→ Problem:
What you give back from the listing below should be an exact copy of the lines from the one with "نماز لیله الدفن برای شهدای بیت رهبری" down to the one with "CONTENIDO RELACIONADO", and it should contain no pictures.

→ Input records:
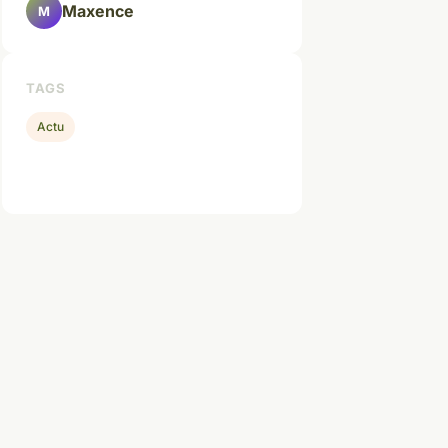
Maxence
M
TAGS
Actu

==

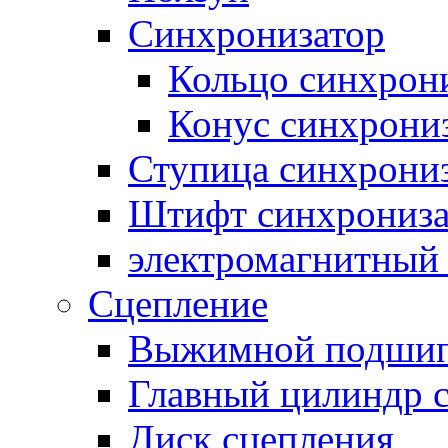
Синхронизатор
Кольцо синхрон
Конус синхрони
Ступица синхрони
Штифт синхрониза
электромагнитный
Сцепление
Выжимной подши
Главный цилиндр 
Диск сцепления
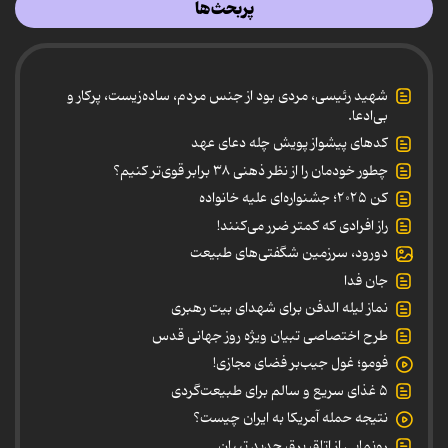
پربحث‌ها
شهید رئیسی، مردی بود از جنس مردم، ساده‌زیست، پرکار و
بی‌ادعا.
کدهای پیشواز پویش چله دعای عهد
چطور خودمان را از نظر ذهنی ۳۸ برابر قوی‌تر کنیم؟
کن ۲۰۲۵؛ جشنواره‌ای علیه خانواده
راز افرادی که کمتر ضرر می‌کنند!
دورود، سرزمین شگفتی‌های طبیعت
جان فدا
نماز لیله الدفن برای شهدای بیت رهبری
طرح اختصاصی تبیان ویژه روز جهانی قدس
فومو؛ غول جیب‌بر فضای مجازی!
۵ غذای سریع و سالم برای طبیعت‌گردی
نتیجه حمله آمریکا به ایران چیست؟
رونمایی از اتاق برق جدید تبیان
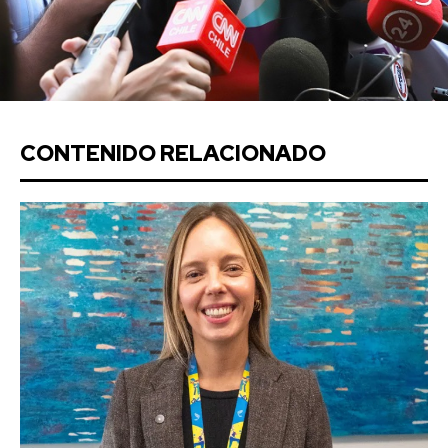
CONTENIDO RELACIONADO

→ Response for this exercise:
نماز لیله الدفن برای شهدای بیت رهبری
طرح اختصاصی تبیان ویژه روز جهانی قدس
فومو؛ غول جیب‌بر فضای مجازی!
۵ غذای سریع و سالم برای طبیعت‌گردی
نتیجه حمله آمریکا به ایران چیست؟
رونمایی از اتاق برق جدید تبیان
CONTENIDO RELACIONADO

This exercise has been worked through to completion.